The sixth is samkhyā (number), that entity of quality belonging to things by virtue of which we can count them as one, two, three, etc. The conception of numbers two, three, etc. is due to a relative oscillatory state of the mind (apekṣābuddhi); thus when there are two jugs before my eyes, I have the notion-This is one jug and that is another jug. This is called apekṣābuddhi; then in the two jugs there arises the quality of twoness (dvitva) and then an indeterminate perception (nirvikalpa-dvitva-guna) of dvitva in us and then the determinate perceptions that there are the two jugs. The conceptions of other numbers as well as of many arise in a similar manner1.

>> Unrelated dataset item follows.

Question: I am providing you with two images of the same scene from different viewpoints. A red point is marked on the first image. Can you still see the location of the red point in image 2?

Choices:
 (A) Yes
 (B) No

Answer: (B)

The seventh is parimiti (measure), that entity of quality in things by virtue of which we perceive them as great or small and speak of them as such. The measure of the partless atoms is called parimandala parimāņa; it is eternal, and it cannot generate the measure of any other thing. Its measure is its own absolutely; when two atoms generate a dyad (dvyaṇuka) it is not the measure of the atom that generates the aņu (atomic) and the hrasva (small) measure of the dyad molecule (dvyanuka), for then the size (parimāna) of it would have been still smaller than the measure of the atom (parimaṇḍala), whereas the measure of the dyanuka is of a different kind, namely the small (hrasva). Of course two atoms generate a dyad, but then the number (samkhyā) of the atom should be regarded as bringing forth a new kind of measure, namely the small (hrasva) measure in the dyads. So again when three dyads (dyanuka) compose a tryanuka the number and not the measure "small"
1 This is distinctively a Vaiśesika view introduced by Prasastapāda. Nyaya seems to be silent on this matter. See Sankara Miśra's Upaskāra, vII. ii. 8.
2 It should be noted that the atomic measure appears in two forms as eternal as in "paramāņus" and non-eternal as in the dvyaṇuka. The parimandala parimāņa is thus a variety of aṇuparimaņa. The anuparimana and the hrasvaparimaṇa represent the two dimensions of the measure of dvyanukas as mahat and dirgha are with reference to tryanukas. See Nyayakandali, p. 133.